Oysa, elbette, tarihe olumlu geçmenin yolu bu değil. Anlık çıngarlarda kendinizi kitlelere tanıtabilir, isim yapabilirsiniz. Ama tarih sizi içinde bulunduğunuz olayın bütün cepheleriyle birlikte yargılar. Sonunda belki de sahiden kendinizi o tarihin içinde bulabilirsiniz - ama kendi istediğiniz 'sıfat'larla değil, bütün filtrelerinden geçirdikten sonra tarihin size uygun göreceği sıfatlarla.
Sözgelişi, Türkiye'de inceleme yapan 'ecnebi' bir tarihçiye, burada şu anda anlatılması gereksiz, ama çok da saydam, gerisini gösteren kinlerle 'arşiv hırsızı' diye çamur atarak bir şekilde tarihe geçer, hem de milliyetçiliğinizin gereğini yerine getirirsiniz.

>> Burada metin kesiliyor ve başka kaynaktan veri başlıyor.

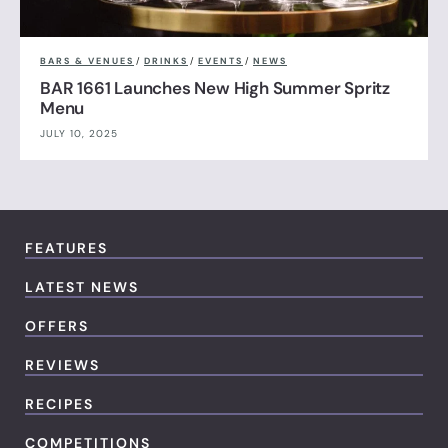
BARS & VENUES
/
DRINKS
/
EVENTS
/
NEWS
BAR 1661 Launches New High Summer Spritz
Menu
JULY 10, 2025
FEATURES
LATEST NEWS
OFFERS
REVIEWS
RECIPES
COMPETITIONS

Ama gerçek tarih, sizi ele almak ihtiyacını duyacak olursa, bu lafınızdan ötürü mahkemede iki milyar tazminat ödemeye mahkûm edildiğiniz 'nesnel olgusu'nu da dikkate alacak, tabii öbür faaliyetlerinizi de değerlendirecek ve sizi bu eylemlerinize uyan bir sayfasına gönderecektir.
Böyle bir durumda, böyle bir 'tartışma' açan bir insanın düpedüz 'iftira'dan suçlu olduğunu kanıtlamak görece kolay. "Nedir kanıtın?" diye sorarlar, öyle bir şey olmadığı anlaşılınca da 'iftira' kesinleşir. Ama Yılmaz Güney'e 'bayağı bir katil' denildiğinde, mahkûmiyetle bitmiş cezası varken (öyle bitmemiş olması da durumu o çerçevede değiştirmez) bunun bir 'iftira' olduğunun davası olmaz. Hukukun sınırları var.

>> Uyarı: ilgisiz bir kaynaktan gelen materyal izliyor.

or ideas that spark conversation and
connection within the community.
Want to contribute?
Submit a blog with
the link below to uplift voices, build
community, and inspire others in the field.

Dolayısıyla bu durum hukuk alanına girmez; sırf biri 'dava açtı' diye girecek olsa da, oradan anlamlı bir sonuç çıkmaz. Ama bunun hukuk alanında bir sonuç yaratmaması, 'tarih' açısından demin sözünü ettiğime benzer mekanizmaların çalışmaması demek değildir. Onlar gene çalışır. Çünkü tarihin böyle sınırları yok.
Tarihin sınırı yok da, aynı zamanda fazla yeri de yok. Her dönemde olmuş bazı çığırtkanları uzun uzun adıyla sanıyla anlatamıyor. Öylelerini uzmanlar biliyor, o da bir süre. 'Umut' filmini yapanların, 'Sürü' veya 'Yol' filmini yapanların adı tarihte anılır - şüphesiz bütün eleştirellik içinde. Küfretmek ve iftira etmekten başka marifeti olmayanların adının unutulması uzun vadede herkesin iyiliğinedir - hatırlayıp ne olacak?